ACTIVITY |
Copy each line that contains the string "give", taking them from the material.

PROVIDED DATA |
::::::::
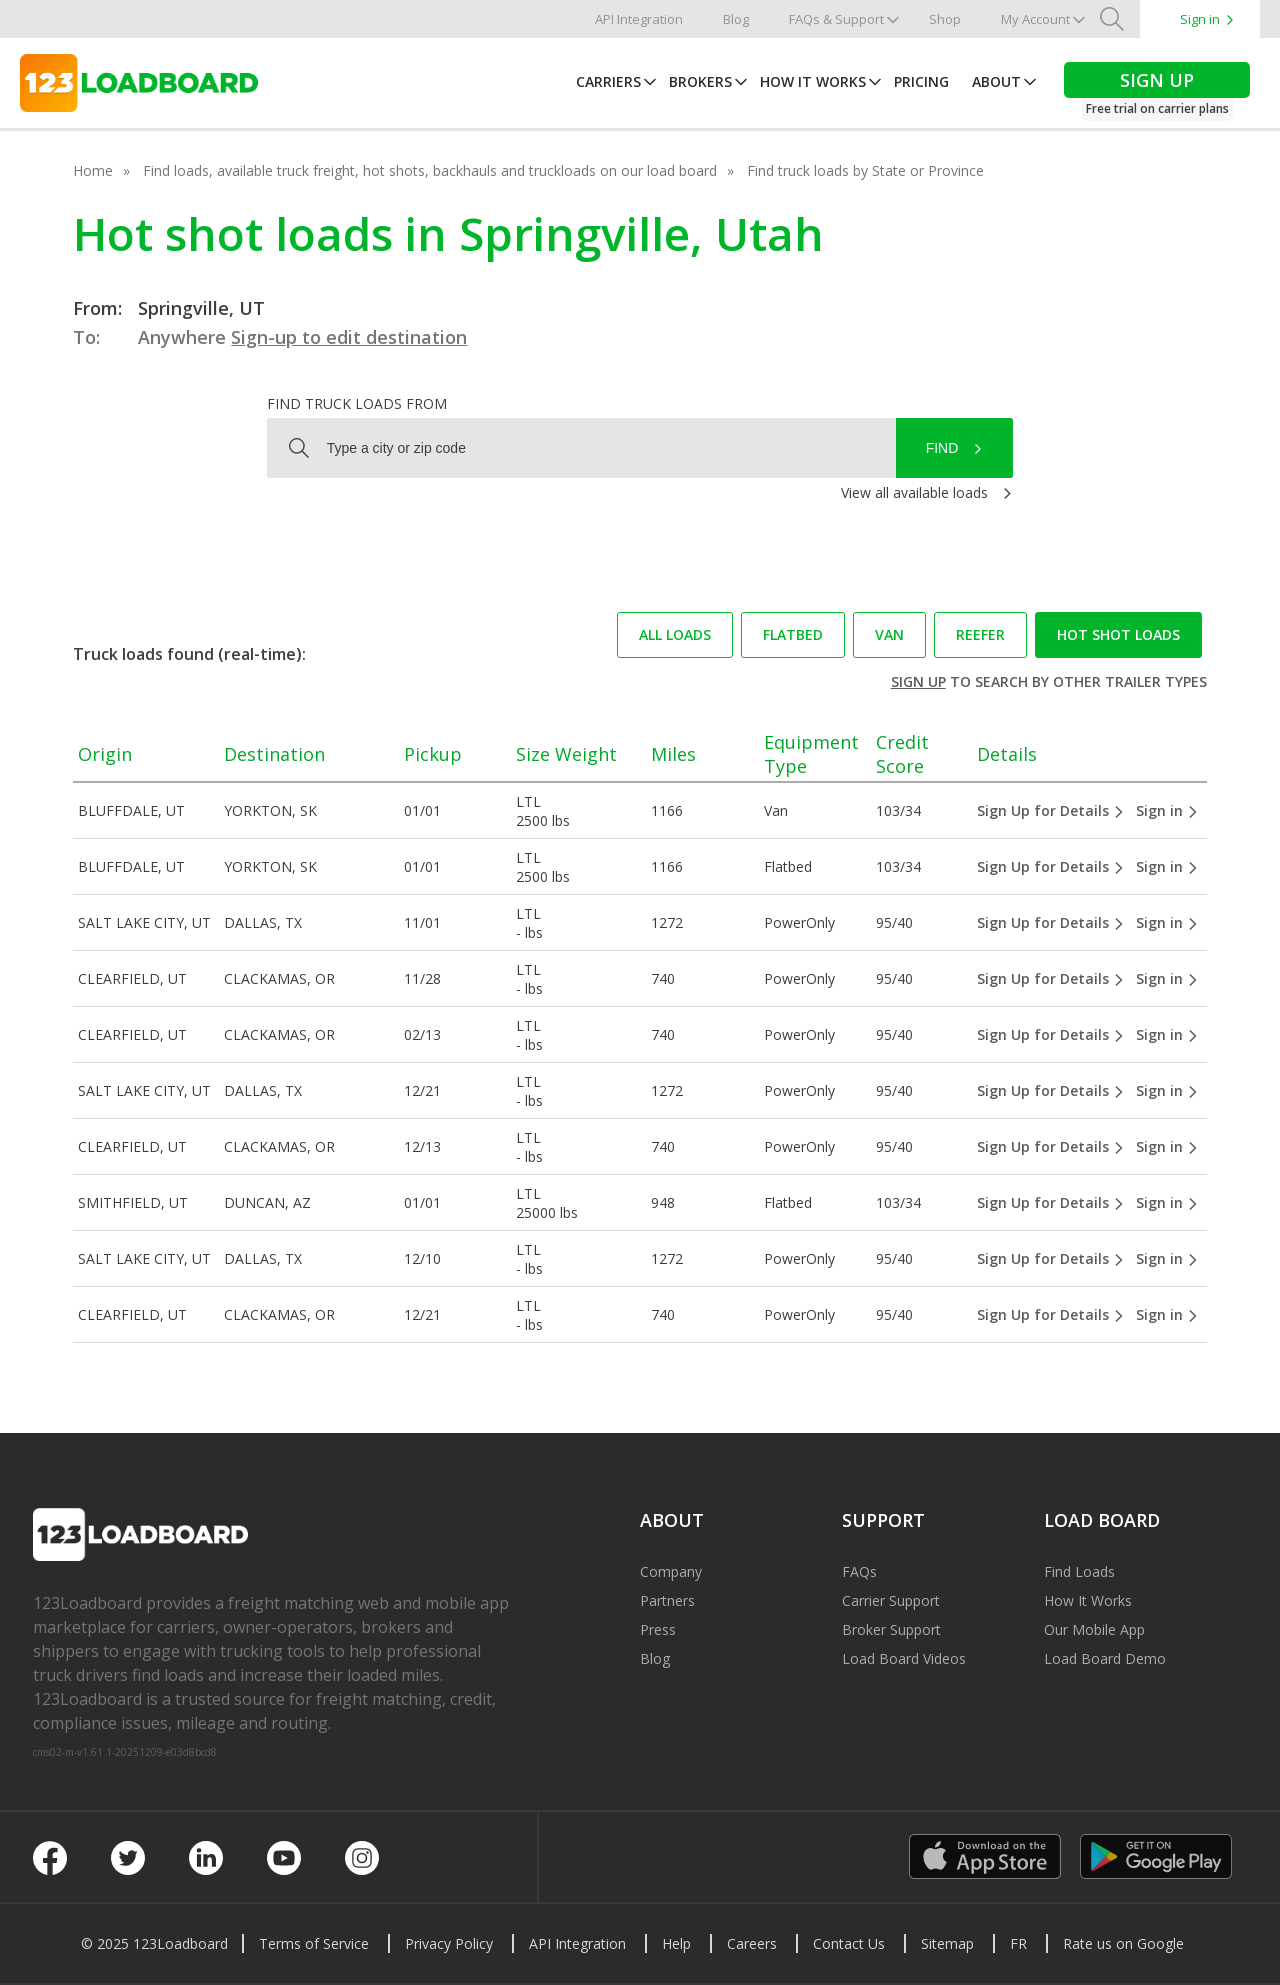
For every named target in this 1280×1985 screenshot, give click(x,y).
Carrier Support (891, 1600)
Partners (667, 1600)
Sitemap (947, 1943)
::::::::
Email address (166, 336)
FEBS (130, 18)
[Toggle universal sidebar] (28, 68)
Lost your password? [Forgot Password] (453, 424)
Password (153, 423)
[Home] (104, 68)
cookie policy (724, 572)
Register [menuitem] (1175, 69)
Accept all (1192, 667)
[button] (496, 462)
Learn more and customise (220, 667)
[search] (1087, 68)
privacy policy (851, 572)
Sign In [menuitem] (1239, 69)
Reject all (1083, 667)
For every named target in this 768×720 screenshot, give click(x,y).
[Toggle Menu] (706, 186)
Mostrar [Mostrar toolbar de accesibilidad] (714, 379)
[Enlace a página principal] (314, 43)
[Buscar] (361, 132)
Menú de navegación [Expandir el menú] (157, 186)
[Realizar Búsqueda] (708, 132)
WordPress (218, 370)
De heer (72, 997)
::::::::
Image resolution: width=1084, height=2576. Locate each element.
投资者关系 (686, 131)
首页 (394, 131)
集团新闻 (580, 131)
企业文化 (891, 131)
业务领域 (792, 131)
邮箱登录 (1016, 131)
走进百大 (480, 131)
::::::::
OUTPUT FOR THIS TASK |
For every named target in this 1280×1985 screenshot, give click(x,y).
For every named target in this 768×720 screenshot, give click(x,y).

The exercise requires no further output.